Beyond the classroom, the enigmatic flowers of grasses have enormous economic importance, as their proper pollination leads to the production of grains such as rice, wheat, and corn. “There may be huge implications for agriculture. Understanding seed set and the conditions at which certain grains are being fertilized is valuable biologically and economically,” said Klahs. He also pointed out the inverse application, noting that “There are a lot of wind-pollinated weeds, and understanding their dispersal and sexual timing is important as well.”

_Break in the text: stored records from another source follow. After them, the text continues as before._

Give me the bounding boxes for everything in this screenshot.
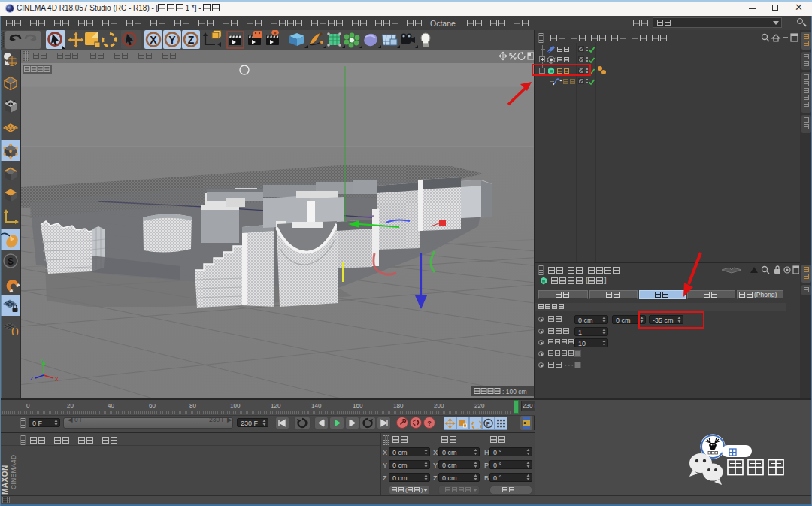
- svg-text:P: P: [486, 420, 491, 427]
- svg-text:X: X: [150, 34, 157, 46]
- svg-text:Y: Y: [40, 358, 44, 363]
- svg-text:( ): ( ): [11, 327, 18, 335]
- svg-text:Z: Z: [30, 376, 34, 381]
- svg-text:S: S: [8, 256, 14, 267]
- svg-text:X: X: [55, 377, 59, 382]
- svg-text:?: ?: [427, 420, 432, 427]
- svg-text:Z: Z: [188, 34, 195, 46]
- svg-text:Y: Y: [168, 34, 176, 46]
- svg-text:: 100 cm: : 100 cm: [502, 388, 527, 395]
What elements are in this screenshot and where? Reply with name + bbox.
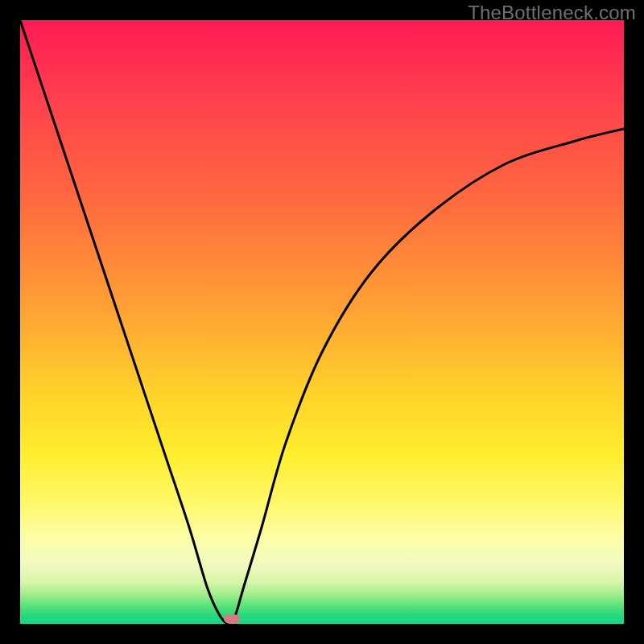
watermark-text: TheBottleneck.com xyxy=(468,2,636,24)
plot-area xyxy=(20,20,624,624)
optimal-point-marker xyxy=(224,614,240,624)
bottleneck-curve xyxy=(20,20,624,624)
chart-frame: TheBottleneck.com xyxy=(0,0,644,644)
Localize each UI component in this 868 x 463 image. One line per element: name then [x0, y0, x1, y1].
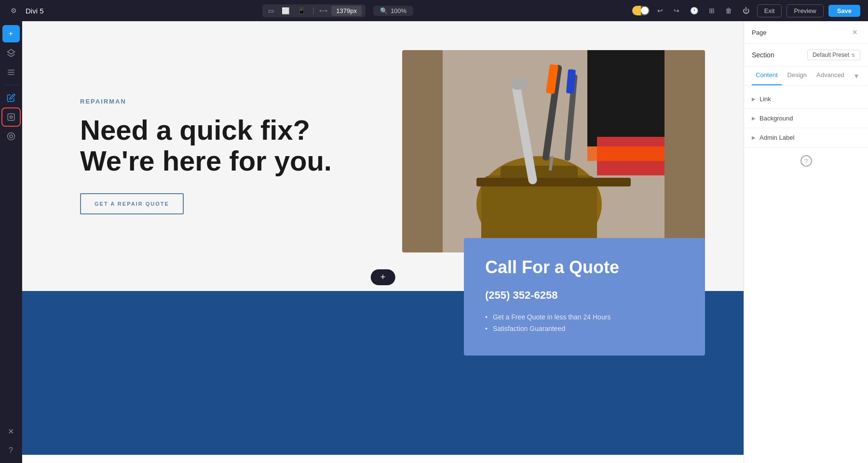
- help-icon[interactable]: ?: [800, 155, 812, 167]
- add-element-btn[interactable]: +: [2, 25, 20, 42]
- zoom-display: 🔍 100%: [373, 6, 413, 16]
- layers-btn[interactable]: [2, 44, 20, 62]
- panel-preset-selector[interactable]: Default Preset ⇅: [807, 50, 860, 60]
- accordion-link-label: Link: [760, 95, 771, 103]
- hero-image: [402, 50, 705, 252]
- panel-body: ▶ Link ▶ Background ▶ Admin Label: [744, 86, 868, 463]
- preset-label: Default Preset: [813, 52, 849, 58]
- hero-title: Need a quick fix? We're here for you.: [80, 115, 383, 176]
- accordion-link: ▶ Link: [744, 90, 868, 109]
- wireframe-btn[interactable]: ⊞: [706, 5, 718, 16]
- history-btn[interactable]: 🕐: [687, 5, 701, 16]
- sidebar-divider: [4, 85, 18, 85]
- tool-illustration: [402, 50, 705, 252]
- quote-card-phone: (255) 352-6258: [485, 289, 684, 302]
- expand-icon: ⟷: [319, 7, 327, 14]
- accordion-admin-label-arrow: ▶: [752, 135, 756, 140]
- svg-rect-14: [476, 178, 631, 186]
- svg-marker-0: [7, 50, 14, 54]
- svg-rect-4: [8, 114, 14, 120]
- preset-arrow: ⇅: [851, 53, 855, 58]
- accordion-admin-label-header[interactable]: ▶ Admin Label: [744, 128, 868, 147]
- top-bar: ⚙ Divi 5 ▭ ⬜ 📱 | ⟷ 1379px 🔍 100% ↩ ↪ 🕐 ⊞…: [0, 0, 868, 21]
- accordion-background-label: Background: [760, 115, 793, 122]
- blue-section: Call For a Quote (255) 352-6258 Get a Fr…: [22, 291, 744, 455]
- accordion-admin-label-text: Admin Label: [760, 134, 794, 141]
- tab-more-btn[interactable]: ▾: [853, 66, 860, 85]
- exit-button[interactable]: Exit: [757, 4, 782, 17]
- accordion-background-header[interactable]: ▶ Background: [744, 109, 868, 128]
- edit-btn[interactable]: [2, 89, 20, 106]
- quote-card: Call For a Quote (255) 352-6258 Get a Fr…: [464, 238, 705, 356]
- tab-design[interactable]: Design: [784, 66, 811, 85]
- panel-close-btn[interactable]: ×: [849, 27, 860, 38]
- accordion-background-arrow: ▶: [752, 116, 756, 121]
- panel-section-label: Section: [752, 51, 774, 59]
- quote-card-bullets: Get a Free Quote in less than 24 Hours S…: [485, 313, 684, 332]
- desktop-view-btn[interactable]: ▭: [266, 6, 276, 15]
- components-btn[interactable]: [2, 128, 20, 145]
- app-title: Divi 5: [26, 7, 44, 15]
- tools-btn[interactable]: ✕: [2, 423, 20, 440]
- accordion-admin-label: ▶ Admin Label: [744, 128, 868, 147]
- undo-btn[interactable]: ↩: [654, 5, 666, 16]
- viewport-selector: ▭ ⬜ 📱 | ⟷ 1379px: [262, 4, 366, 17]
- cursor-btn[interactable]: [2, 108, 20, 126]
- zoom-value: 100%: [391, 7, 407, 14]
- power-btn[interactable]: ⏻: [740, 5, 752, 16]
- panel-header: Page ×: [744, 21, 868, 44]
- canvas-area: REPAIRMAN Need a quick fix? We're here f…: [22, 21, 744, 463]
- quote-card-title: Call For a Quote: [485, 257, 684, 278]
- bullet-item-2: Satisfaction Guaranteed: [485, 325, 684, 332]
- topbar-center: ▭ ⬜ 📱 | ⟷ 1379px 🔍 100%: [262, 4, 413, 17]
- hero-label: REPAIRMAN: [80, 98, 383, 105]
- page-content: REPAIRMAN Need a quick fix? We're here f…: [22, 21, 744, 463]
- trash-btn[interactable]: 🗑: [722, 5, 735, 16]
- tablet-view-btn[interactable]: ⬜: [280, 6, 292, 15]
- accordion-link-header[interactable]: ▶ Link: [744, 90, 868, 108]
- bullet-item-1: Get a Free Quote in less than 24 Hours: [485, 313, 684, 321]
- accordion-background: ▶ Background: [744, 109, 868, 128]
- svg-point-6: [10, 135, 13, 138]
- svg-point-5: [7, 133, 14, 140]
- svg-rect-8: [587, 50, 665, 146]
- hero-left-column: REPAIRMAN Need a quick fix? We're here f…: [80, 88, 383, 215]
- tab-advanced[interactable]: Advanced: [813, 66, 848, 85]
- add-row-button[interactable]: +: [371, 269, 395, 285]
- settings-icon-btn[interactable]: ⚙: [8, 5, 20, 16]
- panel-header-title: Page: [752, 29, 766, 36]
- topbar-left: ⚙ Divi 5: [8, 5, 44, 16]
- panel-help-area: ?: [744, 147, 868, 174]
- svg-rect-10: [587, 146, 665, 161]
- structure-btn[interactable]: [2, 64, 20, 81]
- panel-tabs: Content Design Advanced ▾: [744, 66, 868, 86]
- help-btn[interactable]: ?: [2, 442, 20, 459]
- left-sidebar: + ✕ ?: [0, 21, 22, 463]
- panel-section-row: Section Default Preset ⇅: [744, 44, 868, 66]
- topbar-right: ↩ ↪ 🕐 ⊞ 🗑 ⏻ Exit Preview Save: [632, 4, 860, 17]
- save-button[interactable]: Save: [828, 5, 860, 17]
- main-layout: + ✕ ? REPAIRMAN Need a quick fix? We'r: [0, 21, 868, 463]
- tool-image-area: [402, 50, 705, 252]
- right-panel: Page × Section Default Preset ⇅ Content …: [744, 21, 868, 463]
- accordion-link-arrow: ▶: [752, 96, 756, 102]
- tab-content[interactable]: Content: [752, 66, 782, 85]
- preview-button[interactable]: Preview: [787, 4, 823, 17]
- hero-cta-button[interactable]: GET A REPAIR QUOTE: [80, 193, 184, 214]
- redo-btn[interactable]: ↪: [671, 5, 682, 16]
- zoom-icon: 🔍: [380, 7, 388, 14]
- viewport-size-display[interactable]: 1379px: [331, 6, 362, 16]
- mobile-view-btn[interactable]: 📱: [296, 6, 308, 15]
- theme-toggle[interactable]: [632, 6, 650, 15]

The technique developed by Klahs and colleagues involves taking images of thin sections of plant material with a light microscope and reconstructing these two-dimensional images into a 3D model using computer-assisted design (CAD) software; an animation of the 3D modeling steps can be viewed in the Video. This method has several advantages over existing techniques for creating 3D models of plant structures, such as optical photogrammetry and X-ray tomography. It is cheaper than X-ray tomography, simultaneously produces usable microscope slides, and unlike optical photogrammetry, produces a model of the internal structure of the flower.
The bioinformatic revolution that has swept through botany over recent decades followed the digitization of botanical information such as DNA or protein sequences. Plant anatomy and morphology have been more challenging to represent digitally in a cost-effective and accurate way. But the information contained in detailed representations of plant anatomy can answer questions that DNA cannot, for example, about environmental determinants of effective wind pollination.
The technique presented in this study helps bring plant morphology further into the digital age. The high-quality 3D digital representations of plant structures reported here, once created, can be made cheaply and easily available to scientists and educators around the world to use as they please. The scientists creating these models have likely not imagined all the potential uses for them, much like DNA sequence data in decades past. As for Klahs, he is “currently undertaking a systematic approach utilizing the 3D models to address macroevolutionary questions, with side benefits of showing off how grass flowers are actually really beautiful.”